* [PATCH net-next 0/2] net: mana: Avoid queue struct allocation failure under memory fragmentation
@ 2026-04-14 15:13 Aditya Garg
2026-04-14 15:13 ` [PATCH net-next 1/2] net: mana: Use per-queue allocation for tx_qp to reduce allocation size Aditya Garg
` (2 more replies)
0 siblings, 3 replies; 4+ messages in thread
From: Aditya Garg @ 2026-04-14 15:13 UTC (permalink / raw)
To: kys, haiyangz, wei.liu, decui, longli, andrew+netdev, davem,
edumazet, kuba, pabeni, kotaranov, horms, ssengar, jacob.e.keller,
dipayanroy, ernis, shirazsaleem, kees, sbhatta, leitao, netdev,
linux-hyperv, linux-kernel, linux-rdma, bpf, gargaditya,
gargaditya
The MANA driver can fail to load on systems with high memory
utilization because several allocations in the queue setup paths
require large physically contiguous blocks via kmalloc. Under memory
fragmentation these high-order allocations may fail, preventing the
driver from creating queues at probe time or when reconfiguring
channels, ring parameters or MTU at runtime.
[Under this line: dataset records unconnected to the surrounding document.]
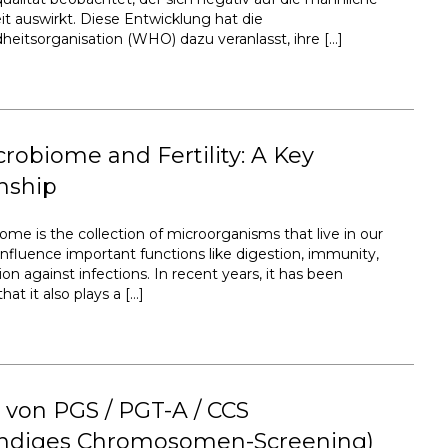
it auswirkt. Diese Entwicklung hat die
eitsorganisation (WHO) dazu veranlasst, ihre […]
robiome and Fertility: A Key
nship
ome is the collection of microorganisms that live in our
influence important functions like digestion, immunity,
on against infections. In recent years, it has been
hat it also plays a […]
 von PGS / PGT-A / CCS
tändiges Chromosomen-Screening)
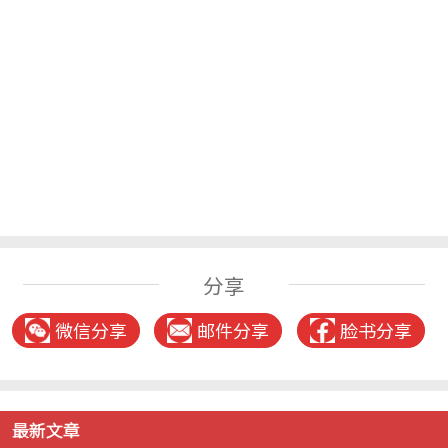
分享
微信分享
邮件分享
脸书分享
最新文章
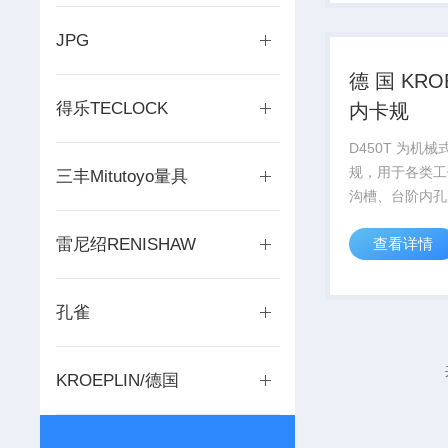
插拔安装结构，
整，动平衡调校到
JPG
德 国 KRO
得乐TECLOCK
内卡规
D450T 为机
规，用于各类工
三丰Mitutoyo量具
沟槽、台阶内孔
采用纯机械传动
雷尼绍RENISHAW
查看详情
供电，操作流程
直观清晰。设备
爪结构，拥有可
孔雀
深，测力输出均
薄壁...
KROEPLIN/德国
Allocation sizes that are problematic:
mana_create_txq -> tx_qp flat array (sizeof(mana_tx_qp) = 35528):
16 queues (default): 35528 * 16 = ~555 KB contiguous
64 queues (max): 35528 * 64 = ~2220 KB contiguous
mana_create_rxq -> rxq struct with flex array
(sizeof(mana_rxq) = 35712, rx_oobs=296 per entry):
depth 1024 (default): 35712 + 296 * 1024 = ~331 KB per queue
depth 8192 (max): 35712 + 296 * 8192 = ~2403 KB per queue
mana_pre_alloc_rxbufs -> rxbufs_pre and das_pre arrays:
16 queues, depth 1024 (default): 16 * 1024 * 8 = 128 KB each
64 queues, depth 8192 (max): 64 * 8192 * 8 = 4096 KB each
This series addresses the issue by:
1. Converting the tx_qp flat array into an array of pointers with
per-queue kvzalloc (~35 KB each), replacing a single contiguous
allocation that can reach ~2.2 MB at 64 queues.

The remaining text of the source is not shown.